The duke stretched out his hand toward Connor, its palsied trembling betraying the weakness he was trying so hard to hide. Pamela could feel the tension arcing through Connor and knew he would have liked nothing better in that moment than to bolt for the door. But instead, he laced his fingers through hers and started forward, making it clear that this was one ordeal he had no intention of facing alone.

The crowd eagerly parted to clear a path between the two men. As she and Connor approached the duke, Pamela felt a peculiar chill shoot down her spine. She glanced over her shoulder to find Lady Astrid watching them from the gallery, her eyes glowing nearly as feverishly as her brother’s.

Pamela frowned, disconcerted by the woman’s gloating expression. But there wasn’t anything she could do at the moment except obey the duke’s summons.

Connor reluctantly surrendered her hand as they approached the wheeled chair. She stepped back a respectful pace, executing a graceful curtsy. Connor bowed as well, but the duke quickly caught him by the hand, urging him to straighten.

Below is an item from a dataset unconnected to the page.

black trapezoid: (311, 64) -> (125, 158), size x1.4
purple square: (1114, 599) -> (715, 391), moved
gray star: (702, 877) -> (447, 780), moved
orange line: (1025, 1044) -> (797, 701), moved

Pamela glanced behind them again, sensing movement in the crowd for the first time since the duke had made his grand entrance. There seemed to be several new arrivals slipping past the footmen and into the ballroom. Before she could blink, they had disappeared into the crowd, fanning out in all directions.

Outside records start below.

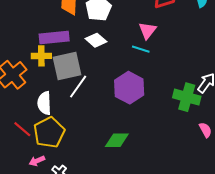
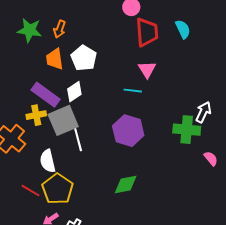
pink triangle: (148, 30) -> (147, 69), moved
purple rectangle: (54, 37) -> (46, 95), turned 52
white diamond: (96, 40) -> (74, 92), moved, turned -65
white line: (78, 87) -> (78, 139), turned -40

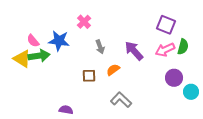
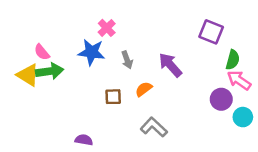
blue star: (59, 41) -> (91, 52), moved
pink arrow: (165, 50) -> (239, 80), moved, turned 60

Her sense of unease growing, she returned her attention to the duke, praying his speech would be over quickly so she could warn Connor that something might be amiss.

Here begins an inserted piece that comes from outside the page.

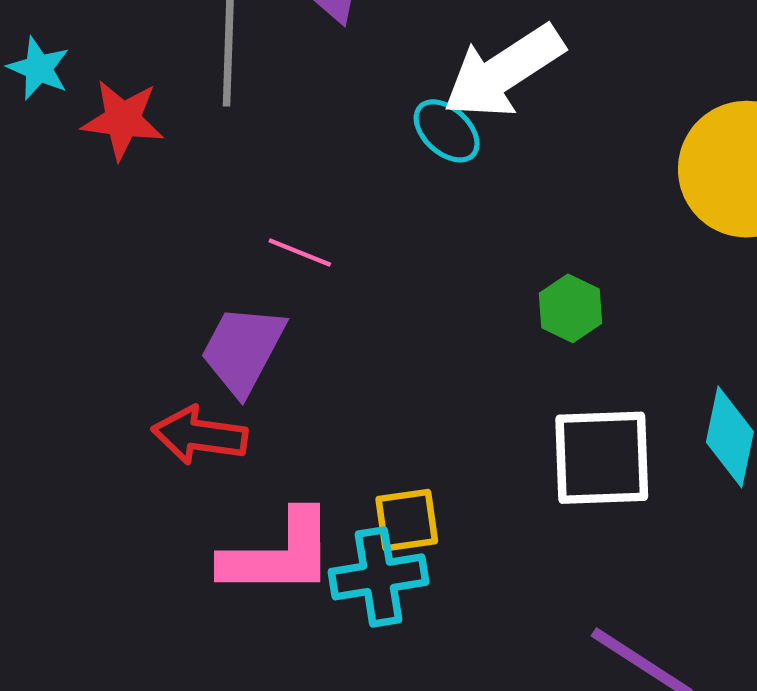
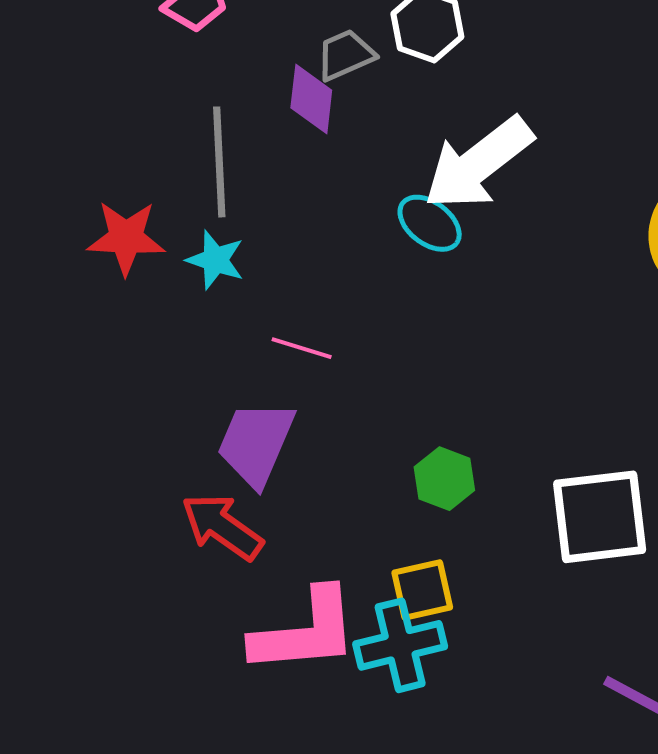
cyan star: (39, 68) -> (215, 260), moved
green hexagon: (570, 308) -> (444, 479), moved
red arrow: (200, 435) -> (222, 527), turned 32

Still gripping Connor’s hand, the duke drew him to his side so that they were both facing the crowd. “Ever since the day my son returned to Warrick Park, I’ve been trying to come up with the perfect gift with which I might welcome him home. As most of you know without my boasting, my fortune is such that I could lay many of the world’s greatest treasures at his feet. But by watching him with his lovely fiancée in the past fortnight, I have learned that my son is a much wiser man than I was at his age. He has already come to recognize the value of the dearest treasure of all.”

Pamela felt the sting of unexpected tears in her eyes as the duke paused to give her a gracious nod.

As if by prearranged signal, all four footmen moved to station themselves around the object draped by the velvet curtain.

“After searching my heart—or what’s left of it—I decided to give my son a gift that would honor not only him, but also the memory of his dear mother.”

The duke waved his hand in a dramatic flourish. The footmen tugged a quartet of gold cords and the velvet curtain went rippling to the floor.

An astonished gasp went up from the room as an enormous portrait propped up on a gilded easel was revealed. A portrait of a lady in the first tender bloom of womanhood.

Her hair was piled high on top of her head and lightly powdered in the style of a generation ago, making it impossible to determine its hue. Some might have said it was her striking gray eyes, her ripe lips, or her fine straight nose that made her beauty so uncommon, but Pamela believed it to be the mischievous dimple tucked deep into her right cheek. There was also a beguiling hint of stubbornness to the lift of her jaw, giving the impression that she was not a woman with whom a man would want to trifle. Pamela sighed, thinking how very tragic it was that the duke had learned that lesson too late.